* **What is required**
Without including any picture, copy the entries that follow word for word.

[Dataset entries]
────

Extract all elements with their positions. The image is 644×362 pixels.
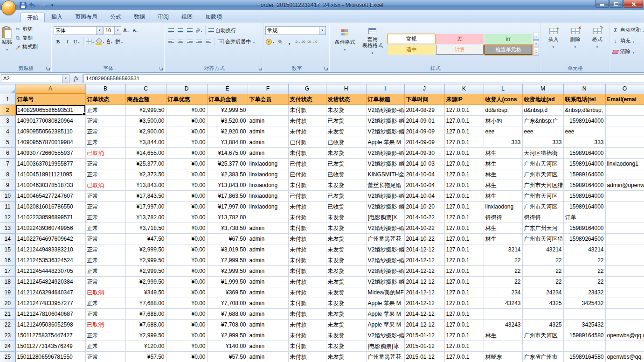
cell-F24[interactable]: admin — [248, 341, 288, 352]
cell-N22[interactable]: 3425432 — [563, 320, 605, 330]
row-header-11[interactable]: 11 — [0, 202, 15, 212]
cell-F8[interactable]: linxiaodong — [248, 169, 288, 180]
cell-A11[interactable]: 141020816016786550 — [15, 202, 85, 212]
cell-G9[interactable]: 未付款 — [288, 180, 326, 191]
cell-J4[interactable]: 2014-09-09 — [404, 126, 444, 137]
column-header-B[interactable]: B — [85, 84, 125, 94]
cell-M13[interactable]: 广东广州天河 — [522, 223, 563, 234]
cell-D11[interactable]: ¥0.00 — [166, 202, 207, 212]
scroll-down-icon[interactable] — [533, 40, 539, 47]
cell-E21[interactable]: ¥7,688.00 — [207, 309, 248, 320]
cut-button[interactable]: ✂剪切 — [14, 25, 50, 34]
cell-E14[interactable]: ¥67.50 — [207, 234, 248, 244]
column-header-E[interactable]: E — [207, 84, 248, 94]
cell-C2[interactable]: ¥2,999.50 — [125, 105, 166, 116]
cell-I7[interactable]: V2婚纱摄影-婚 — [366, 159, 404, 169]
cell-B10[interactable]: 正常 — [85, 191, 125, 202]
cell-G18[interactable]: 未付款 — [288, 277, 326, 287]
cell-F9[interactable]: linxiaodong — [248, 180, 288, 191]
column-header-K[interactable]: K — [444, 84, 484, 94]
cell-J22[interactable]: 2014-12-12 — [404, 320, 444, 330]
cell-G15[interactable]: 未付款 — [288, 244, 326, 255]
tab-page-layout[interactable]: 页面布局 — [69, 12, 104, 22]
cell-G4[interactable]: 未付款 — [288, 126, 326, 137]
cell-C21[interactable]: ¥7,688.00 — [125, 309, 166, 320]
cell-M19[interactable]: 24234 — [522, 287, 563, 298]
cell-I15[interactable]: V2婚纱摄影-婚 — [366, 244, 404, 255]
cell-G14[interactable]: 未付款 — [288, 234, 326, 244]
cell-F12[interactable] — [248, 212, 288, 223]
cell-B13[interactable]: 正常 — [85, 223, 125, 234]
cell-H6[interactable]: 未发货 — [326, 148, 366, 159]
cell-D17[interactable]: ¥0.00 — [166, 266, 207, 277]
cell-K2[interactable]: 127.0.0.1 — [444, 105, 484, 116]
cell-A12[interactable]: 141022338596899571 — [15, 212, 85, 223]
cell-D3[interactable]: ¥0.00 — [166, 116, 207, 126]
cell-B16[interactable]: 正常 — [85, 255, 125, 266]
cell-I1[interactable]: 订单标题 — [366, 94, 404, 105]
cell-H11[interactable]: 已收货 — [326, 202, 366, 212]
cell-O20[interactable] — [605, 298, 644, 309]
cell-E6[interactable]: ¥14,675.00 — [207, 148, 248, 159]
cell-B8[interactable]: 正常 — [85, 169, 125, 180]
row-header-19[interactable]: 19 — [0, 287, 15, 298]
italic-button[interactable]: I — [63, 37, 72, 46]
cell-G24[interactable]: 未付款 — [288, 341, 326, 352]
cell-C25[interactable]: ¥57.50 — [125, 352, 166, 362]
cell-H8[interactable]: 已收货 — [326, 169, 366, 180]
cell-O18[interactable] — [605, 277, 644, 287]
cell-L6[interactable]: 林生 — [484, 148, 522, 159]
cell-K18[interactable]: 127.0.0.1 — [444, 277, 484, 287]
cell-B20[interactable]: 正常 — [85, 298, 125, 309]
comma-style-button[interactable]: , — [285, 37, 294, 46]
cell-A18[interactable]: 141212454824920384 — [15, 277, 85, 287]
cell-M23[interactable]: 广州市天河区 — [522, 330, 563, 341]
cell-O16[interactable] — [605, 255, 644, 266]
cell-E19[interactable]: ¥369.50 — [207, 287, 248, 298]
cell-J2[interactable]: 2014-08-29 — [404, 105, 444, 116]
row-header-16[interactable]: 16 — [0, 255, 15, 266]
cell-L12[interactable]: 得得得 — [484, 212, 522, 223]
cell-K14[interactable]: 127.0.0.1 — [444, 234, 484, 244]
cell-M1[interactable]: 收货地址(ad — [522, 94, 563, 105]
cell-K16[interactable]: 127.0.0.1 — [444, 255, 484, 266]
cell-B15[interactable]: 正常 — [85, 244, 125, 255]
cell-D9[interactable]: ¥0.00 — [166, 180, 207, 191]
cell-L1[interactable]: 收货人(cons — [484, 94, 522, 105]
cell-F10[interactable]: linxiaodong — [248, 191, 288, 202]
cell-J24[interactable]: 2015-01-12 — [404, 341, 444, 352]
cell-N5[interactable]: 333 — [563, 137, 605, 148]
cell-B19[interactable]: 已取消 — [85, 287, 125, 298]
more-styles-icon[interactable] — [533, 48, 539, 56]
cell-C5[interactable]: ¥3,844.00 — [125, 137, 166, 148]
increase-indent-button[interactable] — [204, 37, 213, 46]
cell-B3[interactable]: 正常 — [85, 116, 125, 126]
fill-button[interactable]: ↓填充 — [611, 36, 644, 46]
column-header-F[interactable]: F — [248, 84, 288, 94]
cell-L2[interactable]: dd&nbsp; — [484, 105, 522, 116]
cell-N7[interactable]: 15989164000 — [563, 159, 605, 169]
cell-G11[interactable]: 未付款 — [288, 202, 326, 212]
cell-O10[interactable] — [605, 191, 644, 202]
cell-M20[interactable]: 4325 — [522, 298, 563, 309]
cell-G5[interactable]: 已付款 — [288, 137, 326, 148]
cell-E2[interactable]: ¥2,999.50 — [207, 105, 248, 116]
name-box[interactable]: A2 — [1, 74, 62, 83]
cell-F23[interactable]: admin — [248, 330, 288, 341]
cell-M16[interactable]: 22 — [522, 255, 563, 266]
cell-J25[interactable]: 2015-01-12 — [404, 352, 444, 362]
cell-O24[interactable] — [605, 341, 644, 352]
cell-N8[interactable]: 15989164000 — [563, 169, 605, 180]
cell-A20[interactable]: 141212474833957277 — [15, 298, 85, 309]
cell-G10[interactable]: 已付款 — [288, 191, 326, 202]
cell-N19[interactable]: 23432 — [563, 287, 605, 298]
cell-N10[interactable]: 15989164000 — [563, 191, 605, 202]
cell-C7[interactable]: ¥25,377.00 — [125, 159, 166, 169]
cell-F21[interactable]: admin — [248, 309, 288, 320]
cell-M14[interactable]: 广州市天河区猎 — [522, 234, 563, 244]
cell-E4[interactable]: ¥2,920.00 — [207, 126, 248, 137]
cell-A2[interactable]: 140829065586593531 — [15, 105, 85, 116]
cell-K9[interactable]: 127.0.0.1 — [444, 180, 484, 191]
cell-D15[interactable]: ¥0.00 — [166, 244, 207, 255]
format-cells-button[interactable]: 格式 — [587, 24, 608, 64]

────

* **Task output**
Extract all elements with their positions. The image is 644×362 pixels.
cell-F24[interactable]: admin — [248, 341, 288, 352]
cell-N22[interactable]: 3425432 — [563, 320, 605, 330]
row-header-11[interactable]: 11 — [0, 202, 15, 212]
cell-F8[interactable]: linxiaodong — [248, 169, 288, 180]
cell-A11[interactable]: 141020816016786550 — [15, 202, 85, 212]
cell-G9[interactable]: 未付款 — [288, 180, 326, 191]
cell-J4[interactable]: 2014-09-09 — [404, 126, 444, 137]
column-header-B[interactable]: B — [85, 84, 125, 94]
cell-M13[interactable]: 广东广州天河 — [522, 223, 563, 234]
cell-D11[interactable]: ¥0.00 — [166, 202, 207, 212]
scroll-down-icon[interactable] — [533, 40, 539, 47]
cell-E21[interactable]: ¥7,688.00 — [207, 309, 248, 320]
cut-button[interactable]: ✂剪切 — [14, 25, 50, 34]
cell-E14[interactable]: ¥67.50 — [207, 234, 248, 244]
column-header-E[interactable]: E — [207, 84, 248, 94]
cell-C2[interactable]: ¥2,999.50 — [125, 105, 166, 116]
cell-I7[interactable]: V2婚纱摄影-婚 — [366, 159, 404, 169]
cell-B10[interactable]: 正常 — [85, 191, 125, 202]
cell-G18[interactable]: 未付款 — [288, 277, 326, 287]
cell-F9[interactable]: linxiaodong — [248, 180, 288, 191]
column-header-K[interactable]: K — [444, 84, 484, 94]
cell-J22[interactable]: 2014-12-12 — [404, 320, 444, 330]
cell-G15[interactable]: 未付款 — [288, 244, 326, 255]
tab-page-layout[interactable]: 页面布局 — [69, 12, 104, 22]
cell-G4[interactable]: 未付款 — [288, 126, 326, 137]
cell-C21[interactable]: ¥7,688.00 — [125, 309, 166, 320]
cell-M19[interactable]: 24234 — [522, 287, 563, 298]
cell-I15[interactable]: V2婚纱摄影-婚 — [366, 244, 404, 255]
cell-G14[interactable]: 未付款 — [288, 234, 326, 244]
cell-F12[interactable] — [248, 212, 288, 223]
cell-B13[interactable]: 正常 — [85, 223, 125, 234]
cell-H6[interactable]: 未发货 — [326, 148, 366, 159]
cell-D17[interactable]: ¥0.00 — [166, 266, 207, 277]
cell-K2[interactable]: 127.0.0.1 — [444, 105, 484, 116]
cell-A12[interactable]: 141022338596899571 — [15, 212, 85, 223]
cell-D3[interactable]: ¥0.00 — [166, 116, 207, 126]
cell-B16[interactable]: 正常 — [85, 255, 125, 266]
cell-I1[interactable]: 订单标题 — [366, 94, 404, 105]
cell-H11[interactable]: 已收货 — [326, 202, 366, 212]
cell-O20[interactable] — [605, 298, 644, 309]
cell-E6[interactable]: ¥14,675.00 — [207, 148, 248, 159]
cell-B8[interactable]: 正常 — [85, 169, 125, 180]
row-header-19[interactable]: 19 — [0, 287, 15, 298]
italic-button[interactable]: I — [63, 37, 72, 46]
cell-G24[interactable]: 未付款 — [288, 341, 326, 352]
cell-C25[interactable]: ¥57.50 — [125, 352, 166, 362]
cell-H8[interactable]: 已收货 — [326, 169, 366, 180]
cell-O18[interactable] — [605, 277, 644, 287]
cell-L6[interactable]: 林生 — [484, 148, 522, 159]
cell-K18[interactable]: 127.0.0.1 — [444, 277, 484, 287]
cell-B20[interactable]: 正常 — [85, 298, 125, 309]
comma-style-button[interactable]: , — [285, 37, 294, 46]
cell-A18[interactable]: 141212454824920384 — [15, 277, 85, 287]
cell-M23[interactable]: 广州市天河区 — [522, 330, 563, 341]
cell-O16[interactable] — [605, 255, 644, 266]
cell-E19[interactable]: ¥369.50 — [207, 287, 248, 298]
cell-J2[interactable]: 2014-08-29 — [404, 105, 444, 116]
row-header-16[interactable]: 16 — [0, 255, 15, 266]
cell-L12[interactable]: 得得得 — [484, 212, 522, 223]
cell-K14[interactable]: 127.0.0.1 — [444, 234, 484, 244]
cell-M1[interactable]: 收货地址(ad — [522, 94, 563, 105]
cell-K16[interactable]: 127.0.0.1 — [444, 255, 484, 266]
cell-B15[interactable]: 正常 — [85, 244, 125, 255]
cell-D9[interactable]: ¥0.00 — [166, 180, 207, 191]
cell-L1[interactable]: 收货人(cons — [484, 94, 522, 105]
cell-F10[interactable]: linxiaodong — [248, 191, 288, 202]
cell-J24[interactable]: 2015-01-12 — [404, 341, 444, 352]
cell-N5[interactable]: 333 — [563, 137, 605, 148]
cell-B19[interactable]: 已取消 — [85, 287, 125, 298]
more-styles-icon[interactable] — [533, 48, 539, 56]
cell-C5[interactable]: ¥3,844.00 — [125, 137, 166, 148]
increase-indent-button[interactable] — [204, 37, 213, 46]
cell-B3[interactable]: 正常 — [85, 116, 125, 126]
fill-button[interactable]: ↓填充 — [611, 36, 644, 46]
column-header-F[interactable]: F — [248, 84, 288, 94]
cell-L2[interactable]: dd&nbsp; — [484, 105, 522, 116]
cell-N7[interactable]: 15989164000 — [563, 159, 605, 169]
cell-G11[interactable]: 未付款 — [288, 202, 326, 212]
cell-O10[interactable] — [605, 191, 644, 202]
cell-M20[interactable]: 4325 — [522, 298, 563, 309]
cell-G5[interactable]: 已付款 — [288, 137, 326, 148]
cell-E2[interactable]: ¥2,999.50 — [207, 105, 248, 116]
name-box[interactable]: A2 — [1, 74, 62, 83]
cell-F23[interactable]: admin — [248, 330, 288, 341]
cell-M16[interactable]: 22 — [522, 255, 563, 266]
cell-J25[interactable]: 2015-01-12 — [404, 352, 444, 362]
cell-O24[interactable] — [605, 341, 644, 352]
cell-N8[interactable]: 15989164000 — [563, 169, 605, 180]
cell-A20[interactable]: 141212474833957277 — [15, 298, 85, 309]
cell-G10[interactable]: 已付款 — [288, 191, 326, 202]
cell-N19[interactable]: 23432 — [563, 287, 605, 298]
cell-N10[interactable]: 15989164000 — [563, 191, 605, 202]
cell-C7[interactable]: ¥25,377.00 — [125, 159, 166, 169]
cell-F21[interactable]: admin — [248, 309, 288, 320]
cell-M14[interactable]: 广州市天河区猎 — [522, 234, 563, 244]
cell-E4[interactable]: ¥2,920.00 — [207, 126, 248, 137]
cell-A2[interactable]: 140829065586593531 — [15, 105, 85, 116]
cell-K9[interactable]: 127.0.0.1 — [444, 180, 484, 191]
cell-D15[interactable]: ¥0.00 — [166, 244, 207, 255]
format-cells-button[interactable]: 格式 — [587, 24, 608, 64]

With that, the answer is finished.